XII.2. La problématique néoplatonicienne
Nous ne cherchons pas à présenter ici l'ensemble de la doctrine de Plotin, et
nous nous contenterons simplement d'exposer les quelques points qui peuvent
nous servir d'appui pour une comparaison avec la pensée de Baha'u'llah. Mais
avant d'entrer dans son système, il nous faut expliquer quelques éléments de
sa genèse.
A l'origine du système, se trouve le problème universel qui se pose dans toute
pensée religieuse ou philosophie: celui du surgissement de l'existant à partir
du non-existant. Ce problème cosmogonique se trouve au coeur de l'oeuvre des
présocratiques, qui progressivement amèneront la philosophie à la forme que
Platon reçoit en héritage.
Ce problème est posé dans la culture hellénique en termes très originaux puisque
les grecs sont venus à la conclusion que l'univers ne pouvait être né que d'une
singularité première et essentielle, c'est-à-dire d'un principe unique, point
alpha source de toutes choses. C'est cette singularité que Plotin va précisément
appeler l'"Un".
Déjà pour les présocratiques, le problème fondamental que posait l'existence
de l'univers résidait dans le passage de l'un au multiple; comment un principe
unique, que ce soit l'eau, l'air ou le feu avait-il pu engendrer tous les autres
éléments? Platon et Aristote reprirent le problème, non sous l'angle physique
comme les éléates, mais sous l'angle métaphysique et surtout ontologique.
C'est de cette perspective dont héritera Plotin. Posé en ces termes, le problème
change de nature, car il oppose d'un côté ce qui est singulier à l'univers,
c'est-à-dire au monde de la multiplicité. Une autre façon traditionnelle de
poser le même problème en d'autres termes, consiste à affirmer que la singularité
première est établie dans la permanence et l'immuabilité, alors que l'univers
physique représente quant à lui le monde du changement, de l'impermanence et
de la mutabilité. Cette approche se trouve déjà chez Empédocle avec la question
de l'être et du non-être, et chez Héraclite avec celle du mouvement et du changement.
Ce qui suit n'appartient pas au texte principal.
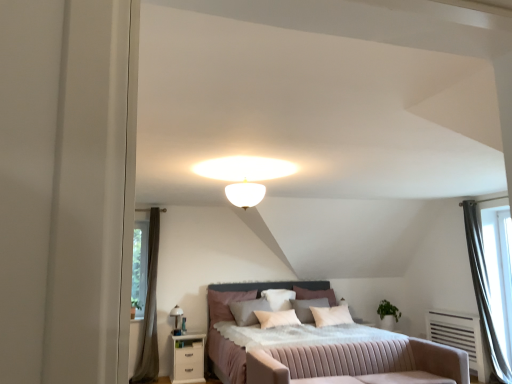 Question: Is white soft pillow at center, which is counted as the second pillow, starting from the right, completely or partially inside matte white table lamp at upper center?

Choices:
 (A) no
 (B) yes

Answer: (A)

Question: Is matte white table lamp at upper center to the left of white soft pillow at center, acting as the 2th pillow starting from the left, from the viewer's perspective?

Choices:
 (A) yes
 (B) no

Answer: (A)

Question: Is matte white table lamp at upper center not close to white soft pillow at center, which is counted as the second pillow, starting from the right?

Choices:
 (A) no
 (B) yes

Answer: (B)

Question: From a real-world perspective, is matte white table lamp at upper center on top of white soft pillow at center, acting as the 2th pillow starting from the left?

Choices:
 (A) yes
 (B) no

Answer: (B)

Question: Does matte white table lamp at upper center lie behind white soft pillow at center, which is counted as the second pillow, starting from the right?

Choices:
 (A) yes
 (B) no

Answer: (B)

Question: From the image's perspective, is matte white table lamp at upper center beneath white soft pillow at center, acting as the 2th pillow starting from the left?

Choices:
 (A) yes
 (B) no

Answer: (A)

Question: Can you confirm if brown fabric curtain at left, the first curtain in the left-to-right sequence, is thinner than matte white table lamp at upper center?

Choices:
 (A) yes
 (B) no

Answer: (B)

Question: From a real-world perspective, is brown fabric curtain at left, which is counted as the 2th curtain, starting from the right, over matte white table lamp at upper center?

Choices:
 (A) no
 (B) yes

Answer: (B)

Question: Could you tell me if brown fabric curtain at left, the first curtain in the left-to-right sequence, is facing matte white table lamp at upper center?

Choices:
 (A) yes
 (B) no

Answer: (B)

Question: Is brown fabric curtain at left, the first curtain in the left-to-right sequence, directly adjacent to matte white table lamp at upper center?

Choices:
 (A) no
 (B) yes

Answer: (A)

Question: Is brown fabric curtain at left, which is counted as the 2th curtain, starting from the right, positioned beyond the bounds of matte white table lamp at upper center?

Choices:
 (A) yes
 (B) no

Answer: (A)

Question: Considering the relative sizes of brown fabric curtain at left, which is counted as the 2th curtain, starting from the right, and matte white table lamp at upper center in the image provided, is brown fabric curtain at left, which is counted as the 2th curtain, starting from the right, wider than matte white table lamp at upper center?

Choices:
 (A) no
 (B) yes

Answer: (B)

Question: Does white glass ceiling light at center have a lesser height compared to velvet-like pink pillow at center, which is the first pillow from left to right?

Choices:
 (A) yes
 (B) no

Answer: (A) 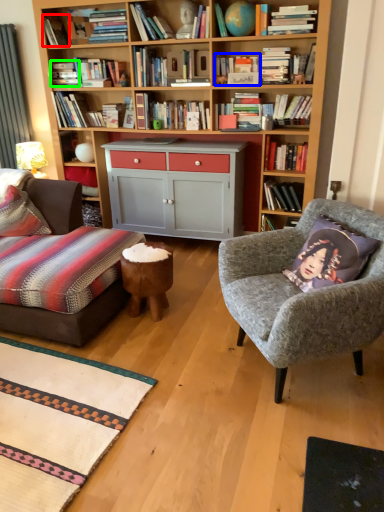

On se souvient que Platon avait traité ces problèmes de manière magistrale.
Il avait rapproché le changement du mouvement et il avait trouvé la cause de
celui-ci dans l'Âme qui en même temps communique l'ordre au cosmos grâce à l'Intelligence
qui est en elle (4). L'Âme du monde est la
cause du mouvement du monde et l'Intelligence qui est dans l'âme contemple les
idées éternelles qui lui communiquent l'ordre cosmique qu'elle transmet au monde
par le mouvement.
Le système de Platon est extrêmement complexe, car à côté des Idées, de l'Âme
et de l'Intelligence, il fait intervenir de multiples concepts comme le Bien,
le Beau, le Même et l'Autre, l'Être ou la Chora. Le Bien, identique au Beau,
est le principe qui pénètre tout et qui prévaut sur tout; c'est de lui que dérive
l'ordre cosmique, et c'est lui qui prête ses propriétés à l'univers, et en particulier
l'Intelligence, l'Être, la vie, l'unicité et l'incorruptibilité.
Le Même et l'Autre forment la substance divisible et indivisible de l'Âme qui
assure le lien ontologique entre le monde des Idées et le monde sensible. Le
Même est de même substance que les idées; c'est le principe de détermination,
alors que l'Autre représente le principe d'indétermination (5).
La Chora quant à elle est une limite à l'ordre qui transpose dans le domaine
sensible l'influence de l'Autre et se trouve ainsi être la cause d'apparition
du multiple. La chora n'est ni être, ni espace, ni matière. Elle n'a pas de
forme, car elle est un intelligible pur, un lieu limite à la jonction du sensible
et de l'intelligible qui permet à la Cause finale de communiquer son action
et de cette façon d'organiser le Cosmos.
Ainsi, la Chora introduit dans le monde le changement et la mutabilité qui sont
à l'origine du multiple, car si d'une part, l'existence des essences relève
du Même comme principe d'identité, d'autre part, l'essence apparaît également
comme Autre, car c'est par elle qu'apparaît la différenciation.
Nous avons ici simplifié ce qui chez Platon est très complexe au point que sa
doctrine apparaît parfois confuse et difficile à cerner. Cet exposé était néanmoins
nécessaire pour comprendre à quel point le néoplatonisme peut être différent
du platonisme de Platon. C'est important pour comprendre l'originalité de Plotin,
mais également parce que sur certains points la pensée de Baha'u'llah apparaît,
comme nous le verrons, parfois plus proche de Platon que de Plotin.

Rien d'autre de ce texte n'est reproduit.